Exactly as written, return every line of the data below.

:: Available data

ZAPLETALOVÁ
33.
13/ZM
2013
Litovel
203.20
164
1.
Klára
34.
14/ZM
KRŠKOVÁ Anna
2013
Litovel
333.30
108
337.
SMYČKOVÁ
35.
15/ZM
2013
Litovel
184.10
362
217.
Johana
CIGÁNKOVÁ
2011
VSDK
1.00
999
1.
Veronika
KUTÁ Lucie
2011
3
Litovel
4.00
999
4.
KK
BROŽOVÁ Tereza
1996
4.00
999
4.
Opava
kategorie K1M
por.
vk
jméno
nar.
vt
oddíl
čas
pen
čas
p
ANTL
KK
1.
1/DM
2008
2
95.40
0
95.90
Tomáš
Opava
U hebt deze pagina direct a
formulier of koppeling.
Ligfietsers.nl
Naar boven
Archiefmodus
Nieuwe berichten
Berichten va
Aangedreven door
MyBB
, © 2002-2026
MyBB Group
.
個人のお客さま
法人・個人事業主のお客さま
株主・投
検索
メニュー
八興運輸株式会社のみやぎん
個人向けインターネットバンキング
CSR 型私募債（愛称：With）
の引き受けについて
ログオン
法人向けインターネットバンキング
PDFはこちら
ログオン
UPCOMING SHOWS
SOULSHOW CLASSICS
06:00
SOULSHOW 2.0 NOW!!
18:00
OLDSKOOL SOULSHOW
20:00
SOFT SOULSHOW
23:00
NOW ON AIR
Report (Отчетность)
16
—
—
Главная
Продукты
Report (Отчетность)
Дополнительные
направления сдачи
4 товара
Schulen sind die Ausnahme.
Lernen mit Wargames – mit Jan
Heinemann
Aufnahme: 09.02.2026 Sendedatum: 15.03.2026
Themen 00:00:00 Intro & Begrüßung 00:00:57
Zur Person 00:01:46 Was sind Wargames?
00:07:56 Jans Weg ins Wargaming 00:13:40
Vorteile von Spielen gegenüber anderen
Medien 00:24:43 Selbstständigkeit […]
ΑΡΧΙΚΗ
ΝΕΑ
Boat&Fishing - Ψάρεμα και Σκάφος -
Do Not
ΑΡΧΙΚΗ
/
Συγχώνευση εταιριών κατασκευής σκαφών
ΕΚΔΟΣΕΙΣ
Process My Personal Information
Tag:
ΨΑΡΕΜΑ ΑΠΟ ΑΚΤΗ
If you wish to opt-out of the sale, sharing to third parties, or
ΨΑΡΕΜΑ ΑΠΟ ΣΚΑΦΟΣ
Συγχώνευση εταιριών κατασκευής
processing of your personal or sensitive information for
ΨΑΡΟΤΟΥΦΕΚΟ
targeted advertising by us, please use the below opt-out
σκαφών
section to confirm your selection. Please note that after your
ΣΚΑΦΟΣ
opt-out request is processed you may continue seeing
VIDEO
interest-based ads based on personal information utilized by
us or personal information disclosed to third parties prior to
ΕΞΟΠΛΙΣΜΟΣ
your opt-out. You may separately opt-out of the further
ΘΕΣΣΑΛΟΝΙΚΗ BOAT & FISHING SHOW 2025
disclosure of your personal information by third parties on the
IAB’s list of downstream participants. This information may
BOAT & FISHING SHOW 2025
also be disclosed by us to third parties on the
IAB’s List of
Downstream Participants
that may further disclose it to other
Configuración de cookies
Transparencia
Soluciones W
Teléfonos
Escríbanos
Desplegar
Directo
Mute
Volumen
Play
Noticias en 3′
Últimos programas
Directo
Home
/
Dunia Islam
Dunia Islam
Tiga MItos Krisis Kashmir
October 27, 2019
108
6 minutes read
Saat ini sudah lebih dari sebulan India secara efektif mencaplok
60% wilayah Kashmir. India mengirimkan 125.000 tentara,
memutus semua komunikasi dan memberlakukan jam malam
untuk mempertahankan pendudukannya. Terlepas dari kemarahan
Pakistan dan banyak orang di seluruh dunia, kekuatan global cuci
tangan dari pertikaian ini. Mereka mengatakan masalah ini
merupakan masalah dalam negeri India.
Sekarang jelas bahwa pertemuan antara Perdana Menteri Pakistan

::::

- Solution for this task:
ZAPLETALOVÁ
33.
13/ZM
2013
Litovel
203.20
164
1.
Klára
34.
14/ZM
KRŠKOVÁ Anna
2013
Litovel
333.30
108
337.
SMYČKOVÁ
35.
15/ZM
2013
Litovel
184.10
362
217.
Johana
CIGÁNKOVÁ
2011
VSDK
1.00
999
1.
Veronika
KUTÁ Lucie
2011
3
Litovel
4.00
999
4.
KK
BROŽOVÁ Tereza
1996
4.00
999
4.
Opava
kategorie K1M
por.
vk
jméno
nar.
vt
oddíl
čas
pen
čas
p
ANTL
KK
1.
1/DM
2008
2
95.40
0
95.90
Tomáš
Opava
U hebt deze pagina direct a
formulier of koppeling.
Ligfietsers.nl
Naar boven
Archiefmodus
Nieuwe berichten
Berichten va
Aangedreven door
MyBB
, © 2002-2026
MyBB Group
.
個人のお客さま
法人・個人事業主のお客さま
株主・投
検索
メニュー
八興運輸株式会社のみやぎん
個人向けインターネットバンキング
CSR 型私募債（愛称：With）
の引き受けについて
ログオン
法人向けインターネットバンキング
PDFはこちら
ログオン
UPCOMING SHOWS
SOULSHOW CLASSICS
06:00
SOULSHOW 2.0 NOW!!
18:00
OLDSKOOL SOULSHOW
20:00
SOFT SOULSHOW
23:00
NOW ON AIR
Report (Отчетность)
16
—
—
Главная
Продукты
Report (Отчетность)
Дополнительные
направления сдачи
4 товара
Schulen sind die Ausnahme.
Lernen mit Wargames – mit Jan
Heinemann
Aufnahme: 09.02.2026 Sendedatum: 15.03.2026
Themen 00:00:00 Intro & Begrüßung 00:00:57
Zur Person 00:01:46 Was sind Wargames?
00:07:56 Jans Weg ins Wargaming 00:13:40
Vorteile von Spielen gegenüber anderen
Medien 00:24:43 Selbstständigkeit […]
ΑΡΧΙΚΗ
ΝΕΑ
Boat&Fishing - Ψάρεμα και Σκάφος -
Do Not
ΑΡΧΙΚΗ
/
Συγχώνευση εταιριών κατασκευής σκαφών
ΕΚΔΟΣΕΙΣ
Process My Personal Information
Tag:
ΨΑΡΕΜΑ ΑΠΟ ΑΚΤΗ
If you wish to opt-out of the sale, sharing to third parties, or
ΨΑΡΕΜΑ ΑΠΟ ΣΚΑΦΟΣ
Συγχώνευση εταιριών κατασκευής
processing of your personal or sensitive information for
ΨΑΡΟΤΟΥΦΕΚΟ
targeted advertising by us, please use the below opt-out
σκαφών
section to confirm your selection. Please note that after your
ΣΚΑΦΟΣ
opt-out request is processed you may continue seeing
VIDEO
interest-based ads based on personal information utilized by
us or personal information disclosed to third parties prior to
ΕΞΟΠΛΙΣΜΟΣ
your opt-out. You may separately opt-out of the further
ΘΕΣΣΑΛΟΝΙΚΗ BOAT & FISHING SHOW 2025
disclosure of your personal information by third parties on the
IAB’s list of downstream participants. This information may
BOAT & FISHING SHOW 2025
also be disclosed by us to third parties on the
IAB’s List of
Downstream Participants
that may further disclose it to other
Configuración de cookies
Transparencia
Soluciones W
Teléfonos
Escríbanos
Desplegar
Directo
Mute
Volumen
Play
Noticias en 3′
Últimos programas
Directo
Home
/
Dunia Islam
Dunia Islam
Tiga MItos Krisis Kashmir
October 27, 2019
108
6 minutes read
Saat ini sudah lebih dari sebulan India secara efektif mencaplok
60% wilayah Kashmir. India mengirimkan 125.000 tentara,
memutus semua komunikasi dan memberlakukan jam malam
untuk mempertahankan pendudukannya. Terlepas dari kemarahan
Pakistan dan banyak orang di seluruh dunia, kekuatan global cuci
tangan dari pertikaian ini. Mereka mengatakan masalah ini
merupakan masalah dalam negeri India.
Sekarang jelas bahwa pertemuan antara Perdana Menteri Pakistan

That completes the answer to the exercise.